The trade war between the U.S. and China has grown in both size and scope—with Chinese retaliatory tariffs now reaching nearly every U.S. medical device exported to the country—while uncertainty over the years ahead has companies looking to prepare against larger impacts.
At midnight EST on Monday, Sept. 24, or noon in Beijing, the Trump administration imposed 10% tariffs on $200 billion worth of imports. At the same time, China returned with 5% to 10% tariffs on $60 billion of U.S. goods, including $3.5 billion in medtech-related trade.
Added to tariffs levied this past summer, the latest round totals nearly all U.S. medtech exports to China in 2017, or about $4.75 billion, according to AdvaMed, the industry’s trade association.

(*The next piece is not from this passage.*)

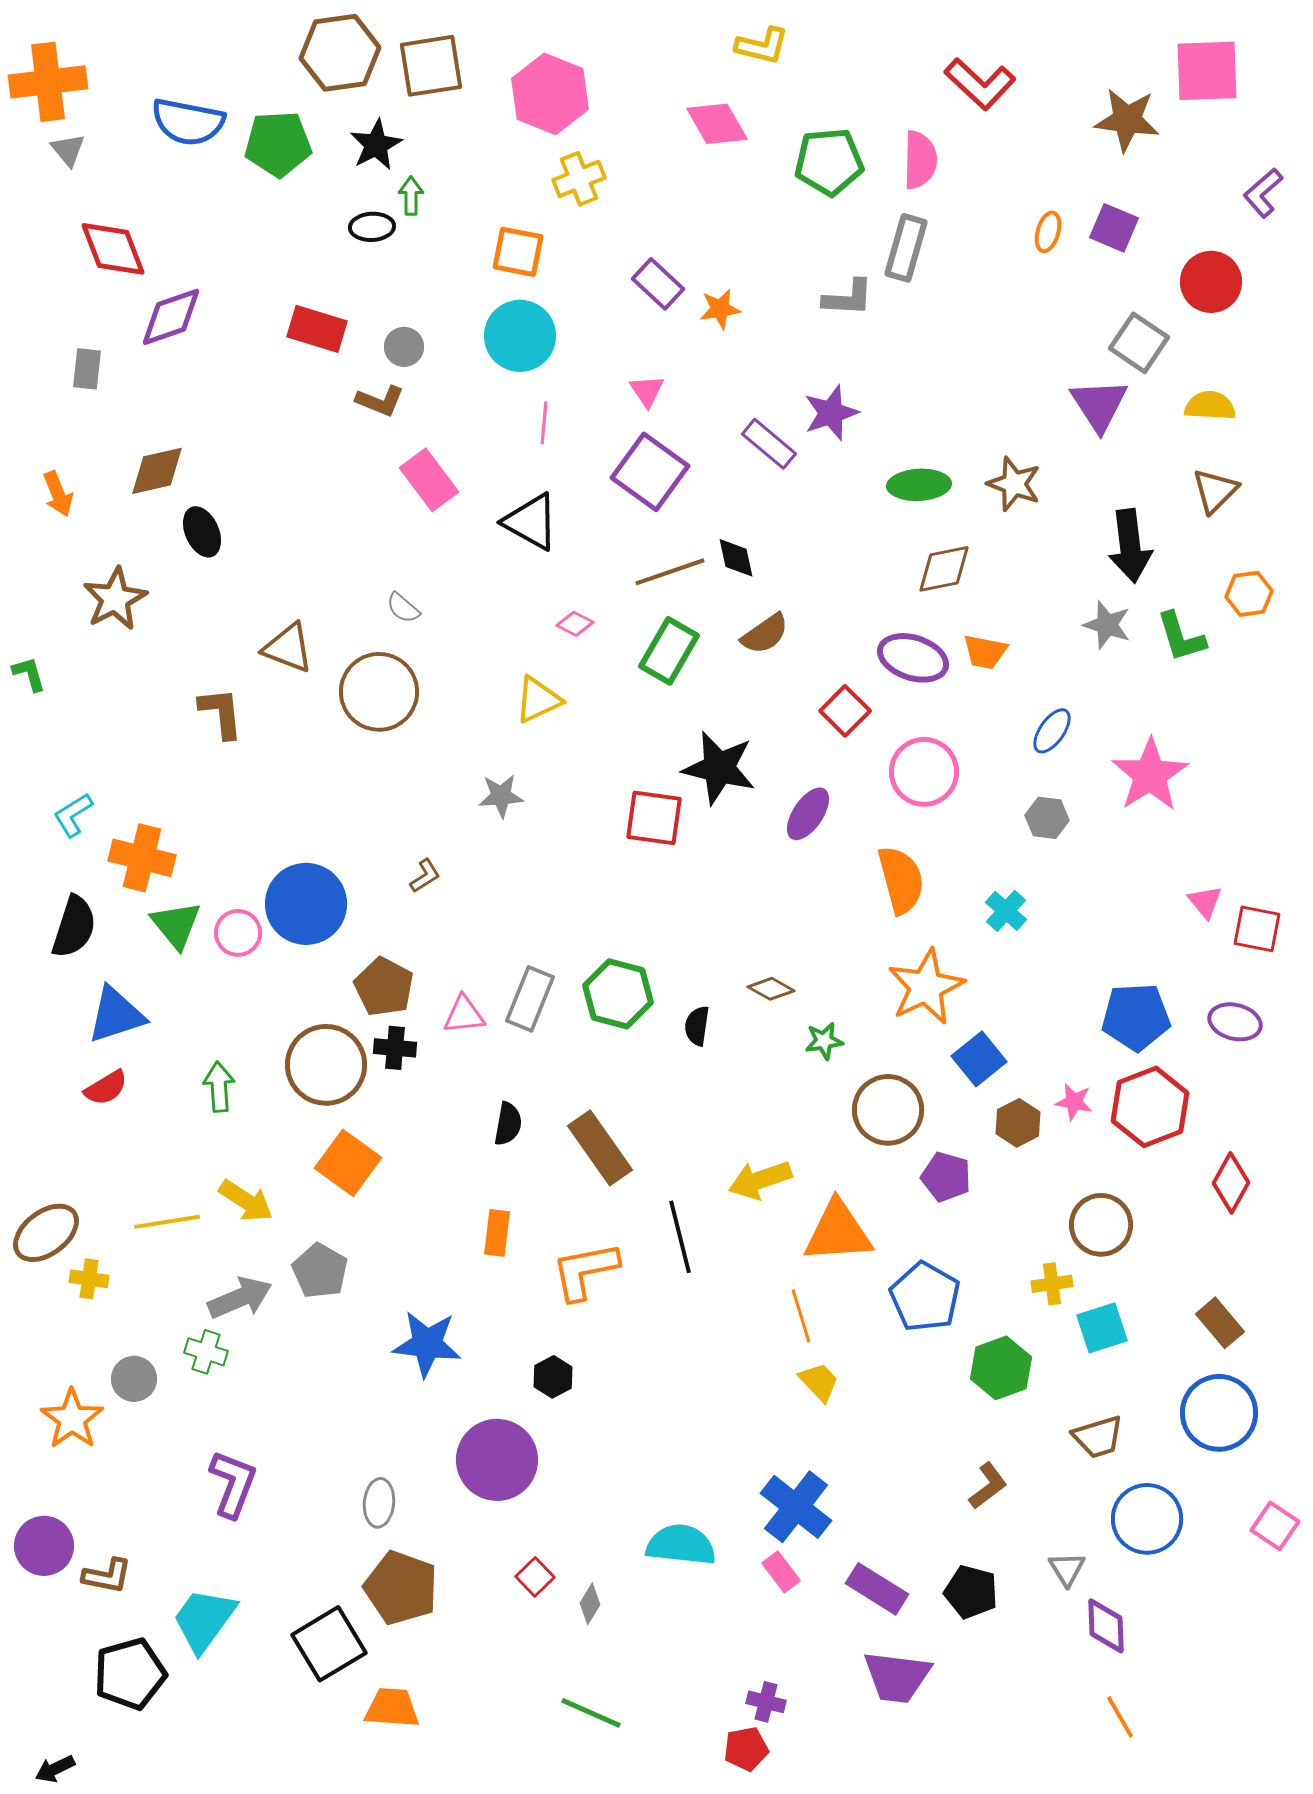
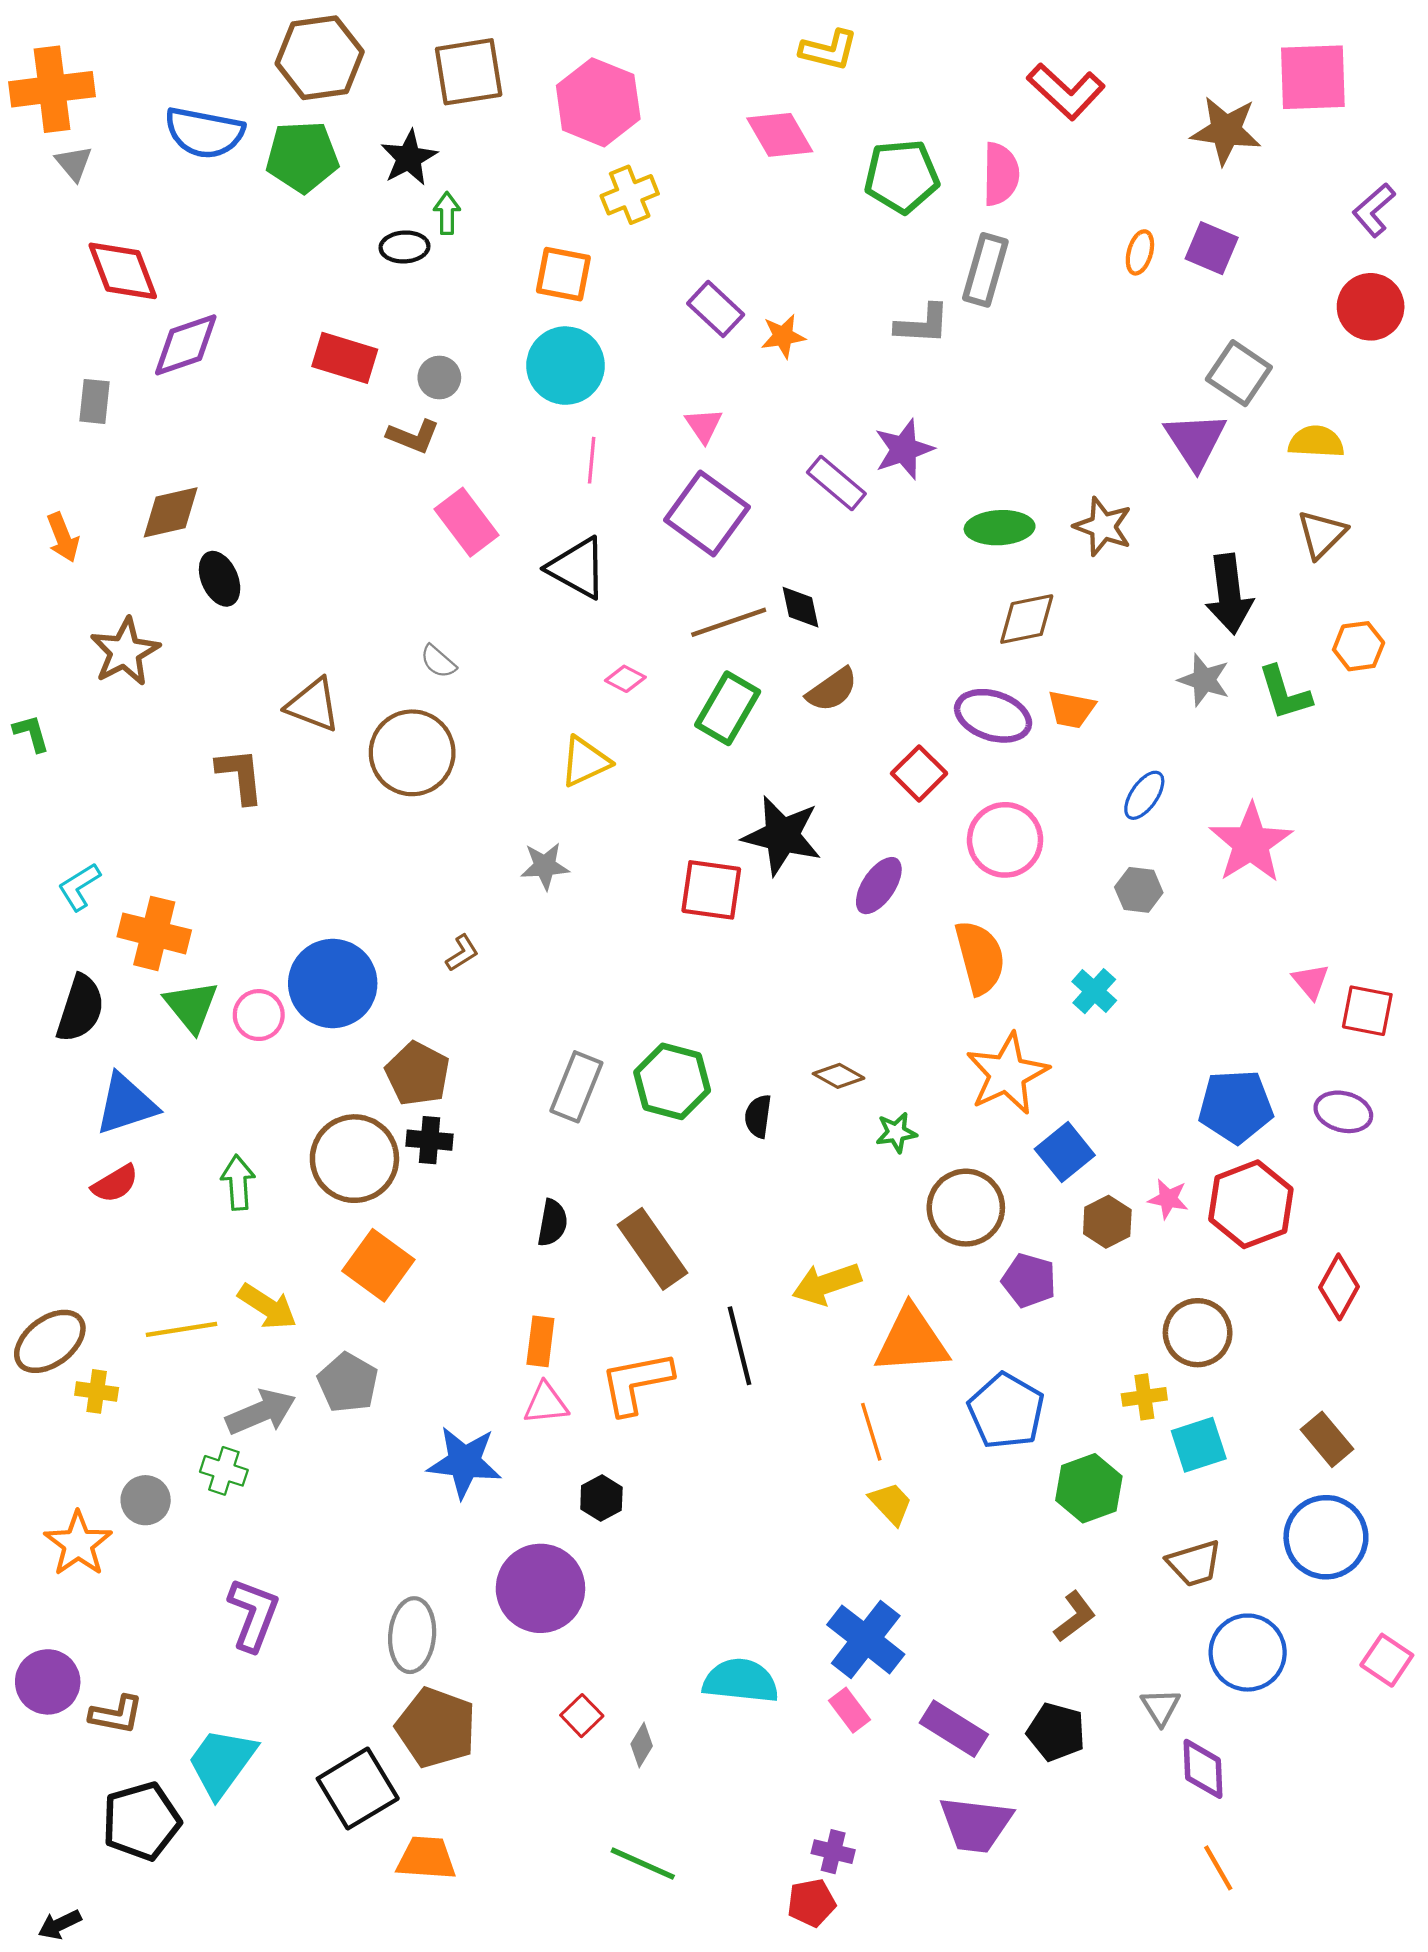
brown hexagon: (340, 53) -> (320, 58), moved
red circle: (1211, 282) -> (1371, 307), moved
pink triangle: (464, 1015) -> (546, 1403), moved
gray ellipse: (379, 1503) -> (412, 1635), size x1.4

“Depending on where you are in the industry, the tariff situation and related activities will impact you differently,” AdvaMed CEO Scott Whitaker told reporters during a press event at the trade group’s annual conference. For example, companies in the imaging space may feel a more direct impact because of reliance on component parts, he said.
In addition, because of the disparity in the total dollar amounts between the two countries, China also threatened to impose extra, unspecified, non-tariff barriers with more qualitative effects—such as slow-walked regulatory approvals or possible investigations into various companies’ operations within the country.
Meanwhile, the latest $200 billion in tariffs on imports from China are slated to increase from 10% to 25% on Jan. 1, after the holiday shopping season. President Donald Trump has also called for an additional $267 billion in tariffs on top of that, totaling essentially all of China’s exports to the U.S., depending on the country’s actions going forward.
“As the number as gotten bigger, and as the back and forth between China and the U.S. has grown, we're starting to see it impact us a little bit more,” Whitaker said. “When you get to $200 billion, and when you get to $267 billion, then you're really starting to affect all aspects of the economy.”
AdvaMed is currently working to assess the tariffs' impact by company and product category, and is aiming to release a report in the coming months, Whitaker said. China’s retaliatory tariffs first hit the industry directly in late August, with a matching $16 billion riposte against U.S. exports that included $1.25 billion against medtech products.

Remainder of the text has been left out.